We emerged from the windings of our tortuous path into Harlem Tunnel, a room six hundred feet in length. In its sides were frequent openings, leading into hitherto unexplored parts of the cave; but we did not venture to enter many of these. Never have I seen such rocks as we here encountered; at one time piled up on one another, ready to totter and fall at a touch; at another, jutting out in immense boulders, sixty feet above our heads, while, in the openings they left, we gazed upward into darkness that seemed immeasurable.

From Harlem Tunnel we came into Cataract Hall, also of great length, and remarkable for containing a small opening extending to an unknown distance within the mountain, since it apparently cannot be explored. Applying the ear to this opening, the sound of an immense cataract becomes audible, pouring over the rocks far within the recesses of the mountain, where the Creator alone, who meted out those unseen, sunless waters, can behold its beauty and its terror.

Crossing the Pool of Siloam, whose babbling waters sparkled into beauty as we held our lamps above them, we entered Franklin Hall. Here the roof, although high enough in some places, is uncomfortably low in others; whereupon Bob bade us give heed to the caution of Franklin, 'Stoop as you go, and you will miss many hard thumps.'

We arrived next at Flood Hall, where a party of explorers were once put in great peril by a sudden freshet in the stream. They barely saved themselves by rapid flight, the water becoming waist-deep before they gained the entrance. We had no reason to doubt the truth of this story, as there were evidences of the rise and fall of water all about us.

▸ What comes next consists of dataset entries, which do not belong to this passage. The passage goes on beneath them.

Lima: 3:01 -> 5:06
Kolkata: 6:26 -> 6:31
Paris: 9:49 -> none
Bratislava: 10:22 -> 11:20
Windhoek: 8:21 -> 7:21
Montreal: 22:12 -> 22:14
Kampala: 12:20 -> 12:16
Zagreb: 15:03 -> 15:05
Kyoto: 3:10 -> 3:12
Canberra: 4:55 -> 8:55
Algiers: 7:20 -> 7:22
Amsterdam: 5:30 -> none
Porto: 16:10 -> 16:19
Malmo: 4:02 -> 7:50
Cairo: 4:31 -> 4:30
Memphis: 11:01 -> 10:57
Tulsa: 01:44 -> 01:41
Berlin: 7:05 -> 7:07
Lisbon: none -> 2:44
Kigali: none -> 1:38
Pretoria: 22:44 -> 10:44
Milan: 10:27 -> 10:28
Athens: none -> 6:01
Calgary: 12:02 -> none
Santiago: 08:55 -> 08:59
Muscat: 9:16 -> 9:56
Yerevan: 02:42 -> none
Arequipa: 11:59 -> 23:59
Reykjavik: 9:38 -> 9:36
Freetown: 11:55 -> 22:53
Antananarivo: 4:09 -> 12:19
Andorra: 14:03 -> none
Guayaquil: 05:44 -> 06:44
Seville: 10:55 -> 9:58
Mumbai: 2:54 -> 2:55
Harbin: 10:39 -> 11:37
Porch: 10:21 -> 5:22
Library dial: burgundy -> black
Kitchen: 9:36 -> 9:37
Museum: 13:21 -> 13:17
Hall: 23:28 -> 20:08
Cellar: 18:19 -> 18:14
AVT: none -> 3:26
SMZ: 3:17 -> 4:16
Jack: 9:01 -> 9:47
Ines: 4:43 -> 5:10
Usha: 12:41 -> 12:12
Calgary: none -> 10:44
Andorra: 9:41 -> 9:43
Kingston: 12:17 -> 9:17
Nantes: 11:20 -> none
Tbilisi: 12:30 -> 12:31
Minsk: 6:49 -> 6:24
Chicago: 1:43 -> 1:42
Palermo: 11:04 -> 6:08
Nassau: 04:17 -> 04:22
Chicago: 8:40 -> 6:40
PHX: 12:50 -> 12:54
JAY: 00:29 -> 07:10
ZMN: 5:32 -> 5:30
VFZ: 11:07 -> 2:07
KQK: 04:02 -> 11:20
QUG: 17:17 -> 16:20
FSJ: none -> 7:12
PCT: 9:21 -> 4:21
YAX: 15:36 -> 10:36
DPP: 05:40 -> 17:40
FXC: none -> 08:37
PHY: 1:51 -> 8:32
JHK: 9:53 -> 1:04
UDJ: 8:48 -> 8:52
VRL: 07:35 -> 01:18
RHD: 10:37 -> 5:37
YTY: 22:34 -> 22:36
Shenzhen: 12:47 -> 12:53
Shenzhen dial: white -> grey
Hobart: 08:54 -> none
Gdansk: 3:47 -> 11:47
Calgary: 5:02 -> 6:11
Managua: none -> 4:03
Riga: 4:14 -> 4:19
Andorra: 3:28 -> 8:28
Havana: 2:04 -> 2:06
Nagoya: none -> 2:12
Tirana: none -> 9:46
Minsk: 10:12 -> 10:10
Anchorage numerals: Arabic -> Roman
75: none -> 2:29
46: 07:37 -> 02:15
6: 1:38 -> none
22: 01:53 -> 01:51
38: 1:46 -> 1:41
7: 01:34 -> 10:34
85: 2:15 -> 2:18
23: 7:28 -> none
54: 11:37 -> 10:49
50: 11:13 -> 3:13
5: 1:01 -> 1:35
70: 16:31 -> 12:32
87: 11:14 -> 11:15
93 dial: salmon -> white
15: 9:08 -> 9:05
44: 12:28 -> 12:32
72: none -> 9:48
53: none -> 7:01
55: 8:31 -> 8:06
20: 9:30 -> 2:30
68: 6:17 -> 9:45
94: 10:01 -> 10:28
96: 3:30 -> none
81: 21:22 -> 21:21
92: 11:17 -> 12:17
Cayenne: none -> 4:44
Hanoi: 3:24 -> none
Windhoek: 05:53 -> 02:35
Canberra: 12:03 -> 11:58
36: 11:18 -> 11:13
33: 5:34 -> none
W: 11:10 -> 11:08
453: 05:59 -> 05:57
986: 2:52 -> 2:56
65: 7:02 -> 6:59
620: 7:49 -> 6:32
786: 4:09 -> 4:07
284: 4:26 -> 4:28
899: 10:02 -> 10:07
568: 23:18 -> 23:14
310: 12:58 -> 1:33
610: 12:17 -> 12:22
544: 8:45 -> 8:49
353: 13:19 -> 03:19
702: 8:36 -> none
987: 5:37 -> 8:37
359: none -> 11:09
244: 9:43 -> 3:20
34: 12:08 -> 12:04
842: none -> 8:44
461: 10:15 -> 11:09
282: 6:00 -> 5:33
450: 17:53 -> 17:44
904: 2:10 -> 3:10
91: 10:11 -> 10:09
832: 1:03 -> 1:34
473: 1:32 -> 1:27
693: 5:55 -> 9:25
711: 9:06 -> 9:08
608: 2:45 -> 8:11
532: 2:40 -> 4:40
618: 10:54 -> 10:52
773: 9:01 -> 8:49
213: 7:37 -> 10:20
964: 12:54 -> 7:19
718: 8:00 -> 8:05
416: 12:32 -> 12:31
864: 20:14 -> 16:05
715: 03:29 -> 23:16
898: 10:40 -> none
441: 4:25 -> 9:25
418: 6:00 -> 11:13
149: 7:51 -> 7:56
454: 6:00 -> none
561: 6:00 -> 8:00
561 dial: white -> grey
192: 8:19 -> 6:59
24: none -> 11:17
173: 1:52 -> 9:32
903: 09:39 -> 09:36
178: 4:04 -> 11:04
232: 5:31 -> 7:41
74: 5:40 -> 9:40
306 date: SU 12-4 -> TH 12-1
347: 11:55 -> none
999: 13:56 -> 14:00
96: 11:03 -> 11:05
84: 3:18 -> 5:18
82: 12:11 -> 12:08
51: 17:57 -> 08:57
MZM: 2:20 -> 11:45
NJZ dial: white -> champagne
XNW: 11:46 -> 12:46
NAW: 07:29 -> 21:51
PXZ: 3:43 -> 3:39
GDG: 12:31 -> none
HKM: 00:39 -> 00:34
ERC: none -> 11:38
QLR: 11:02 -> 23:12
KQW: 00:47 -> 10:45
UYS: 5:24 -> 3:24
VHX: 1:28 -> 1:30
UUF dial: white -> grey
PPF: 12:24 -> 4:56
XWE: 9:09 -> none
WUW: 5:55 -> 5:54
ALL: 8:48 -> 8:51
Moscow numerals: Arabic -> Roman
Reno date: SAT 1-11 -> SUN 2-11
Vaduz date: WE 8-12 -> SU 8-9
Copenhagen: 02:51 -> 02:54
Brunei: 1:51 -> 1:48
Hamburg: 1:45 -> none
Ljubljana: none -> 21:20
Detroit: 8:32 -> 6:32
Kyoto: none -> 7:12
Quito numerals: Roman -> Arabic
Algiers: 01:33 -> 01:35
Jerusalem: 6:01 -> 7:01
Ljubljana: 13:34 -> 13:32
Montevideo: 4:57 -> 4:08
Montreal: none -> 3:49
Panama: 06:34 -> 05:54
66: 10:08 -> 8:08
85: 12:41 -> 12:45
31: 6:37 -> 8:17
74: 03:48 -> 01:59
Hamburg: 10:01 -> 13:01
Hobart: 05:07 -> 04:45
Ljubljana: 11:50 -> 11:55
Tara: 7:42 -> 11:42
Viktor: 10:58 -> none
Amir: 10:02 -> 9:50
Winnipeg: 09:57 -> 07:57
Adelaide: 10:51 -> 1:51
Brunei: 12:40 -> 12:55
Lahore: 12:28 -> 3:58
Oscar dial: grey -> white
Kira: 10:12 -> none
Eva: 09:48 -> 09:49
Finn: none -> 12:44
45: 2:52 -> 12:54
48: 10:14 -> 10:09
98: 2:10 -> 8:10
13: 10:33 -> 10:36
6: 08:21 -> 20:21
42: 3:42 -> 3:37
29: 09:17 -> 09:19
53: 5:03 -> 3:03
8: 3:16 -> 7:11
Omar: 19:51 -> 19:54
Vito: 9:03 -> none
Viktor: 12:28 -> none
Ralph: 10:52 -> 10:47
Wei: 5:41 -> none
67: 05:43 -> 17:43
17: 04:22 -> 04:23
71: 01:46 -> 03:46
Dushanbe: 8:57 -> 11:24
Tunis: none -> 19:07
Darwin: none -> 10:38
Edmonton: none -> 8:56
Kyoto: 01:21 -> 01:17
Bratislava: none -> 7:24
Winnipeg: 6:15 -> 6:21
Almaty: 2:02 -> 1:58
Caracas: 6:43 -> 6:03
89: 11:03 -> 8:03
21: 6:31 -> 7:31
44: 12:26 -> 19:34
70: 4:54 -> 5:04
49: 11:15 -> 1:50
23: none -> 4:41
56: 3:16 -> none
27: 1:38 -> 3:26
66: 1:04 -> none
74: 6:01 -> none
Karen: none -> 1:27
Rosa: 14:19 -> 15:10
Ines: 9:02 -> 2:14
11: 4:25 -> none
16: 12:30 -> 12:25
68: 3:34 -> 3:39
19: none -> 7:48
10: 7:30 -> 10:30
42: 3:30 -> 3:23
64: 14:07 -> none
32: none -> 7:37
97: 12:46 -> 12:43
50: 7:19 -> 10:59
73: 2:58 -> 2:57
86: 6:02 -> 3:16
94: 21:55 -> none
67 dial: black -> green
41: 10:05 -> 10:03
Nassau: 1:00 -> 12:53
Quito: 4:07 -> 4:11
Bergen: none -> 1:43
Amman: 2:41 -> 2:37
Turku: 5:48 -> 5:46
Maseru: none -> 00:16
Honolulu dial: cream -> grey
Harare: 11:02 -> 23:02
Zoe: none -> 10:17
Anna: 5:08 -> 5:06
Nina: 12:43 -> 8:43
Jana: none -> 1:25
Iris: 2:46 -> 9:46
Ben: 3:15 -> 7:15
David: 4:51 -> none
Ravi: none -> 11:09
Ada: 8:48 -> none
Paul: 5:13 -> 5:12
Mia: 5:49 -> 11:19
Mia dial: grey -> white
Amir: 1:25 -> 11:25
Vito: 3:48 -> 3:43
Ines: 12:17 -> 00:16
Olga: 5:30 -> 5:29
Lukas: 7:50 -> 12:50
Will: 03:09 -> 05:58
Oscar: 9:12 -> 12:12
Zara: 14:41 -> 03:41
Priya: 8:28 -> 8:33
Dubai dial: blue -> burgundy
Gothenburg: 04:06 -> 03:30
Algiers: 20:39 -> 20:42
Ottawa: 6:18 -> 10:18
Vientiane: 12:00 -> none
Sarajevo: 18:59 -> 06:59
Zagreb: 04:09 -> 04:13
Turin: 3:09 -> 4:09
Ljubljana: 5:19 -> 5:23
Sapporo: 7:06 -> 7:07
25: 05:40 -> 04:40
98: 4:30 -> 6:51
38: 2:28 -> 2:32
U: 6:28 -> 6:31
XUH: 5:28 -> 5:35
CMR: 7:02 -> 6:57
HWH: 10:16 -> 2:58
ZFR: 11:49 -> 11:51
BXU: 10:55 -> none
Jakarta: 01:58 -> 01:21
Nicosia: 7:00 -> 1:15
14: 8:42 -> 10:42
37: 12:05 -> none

Congress Hall now awaited us, but I will omit a description of it, as Musical Hall, which immediately succeeded, contains so much more that is interesting. On entering, our attention was first directed to an aperture wide enough for the admission of a man's head. Any sound made in this opening is taken up and repeated by echo after echo, till the very spirit of music seems awakened. Wave after wave of melodious sound charms the ear, even if the first awakening note has been most discordant. If the soul is filled with silent awe while listening to the unseen waterfall in Cataract Hall, it is here wooed into peace by a harmony more perfect than any produced by mortal invention. A temple-cavern vaster than Ellora with a giant 'lithophone' for organ!

The second wonder of Musical Hall is a lake of great extent, and from ten to thirty feet in depth. The smooth surface of these crystal waters, never ruffled by any air of heaven, and undisturbed save by the dip of our oars as we were ferried across, the utter darkness that hid the opposite shore from our straining sight, the huge rocks above, whose clustering stalactites, lighted by our glimmering lamps, sparkled like a starry sky, the sound of the far-off waterfall, softened by distance into a sad and solemn music, all united to recall with a vivid power, never before felt, the passage of the 'pious Æneas' over the Styx, which I had so often read with delight in my boyhood. I half fancied our Yankee Bob fading into a vision of the classic Charon, and that the ghosts of unhappy spirits were peering at us from the darkness.

At the end of the lake is Annexation Rock, a huge limestone formation in the shape of an egg. It stands on one end, is twenty-eight feet in diameter, and over forty in height.